▶ **PROBLEM TO WORK ON**:
Would you reproduce exactly the lines below from the one holding "CONTEC Stop+ – Indvendigt" through the one holding "Contec 700c baghjul – Classic Z19", inclusive, and no others?
== SOURCE MATERIAL ==
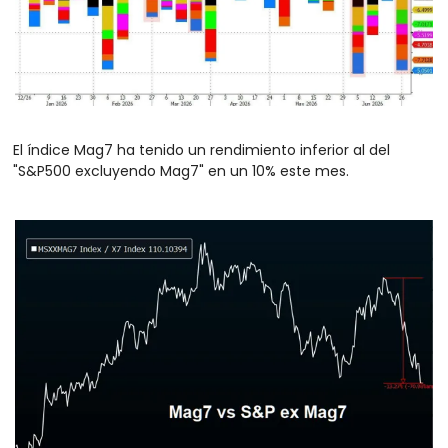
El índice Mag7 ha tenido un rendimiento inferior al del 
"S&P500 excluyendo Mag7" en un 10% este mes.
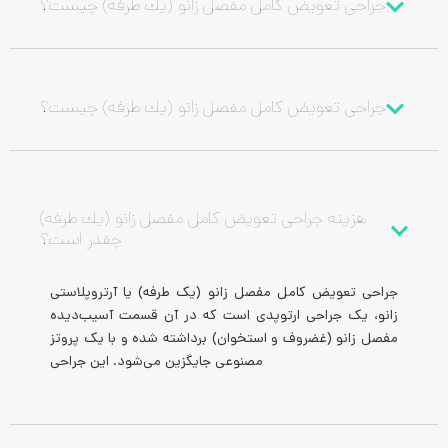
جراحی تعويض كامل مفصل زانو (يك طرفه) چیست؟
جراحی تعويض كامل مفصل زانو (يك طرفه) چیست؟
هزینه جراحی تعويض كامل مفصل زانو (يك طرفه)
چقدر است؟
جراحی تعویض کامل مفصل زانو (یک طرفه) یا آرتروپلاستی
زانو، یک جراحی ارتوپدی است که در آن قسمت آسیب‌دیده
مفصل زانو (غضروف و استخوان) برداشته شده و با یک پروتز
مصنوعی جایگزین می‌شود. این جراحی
===
== SOURCE MATERIAL ==
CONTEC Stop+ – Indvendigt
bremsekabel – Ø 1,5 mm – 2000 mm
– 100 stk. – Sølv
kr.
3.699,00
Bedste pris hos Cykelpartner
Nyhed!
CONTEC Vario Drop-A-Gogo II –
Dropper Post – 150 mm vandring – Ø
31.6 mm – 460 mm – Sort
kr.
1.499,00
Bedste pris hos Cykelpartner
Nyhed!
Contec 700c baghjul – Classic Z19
===
▶ **SOLVED EXERCISE**:
CONTEC Stop+ – Indvendigt
bremsekabel – Ø 1,5 mm – 2000 mm
– 100 stk. – Sølv
kr.
3.699,00
Bedste pris hos Cykelpartner
Nyhed!
CONTEC Vario Drop-A-Gogo II –
Dropper Post – 150 mm vandring – Ø
31.6 mm – 460 mm – Sort
kr.
1.499,00
Bedste pris hos Cykelpartner
Nyhed!
Contec 700c baghjul – Classic Z19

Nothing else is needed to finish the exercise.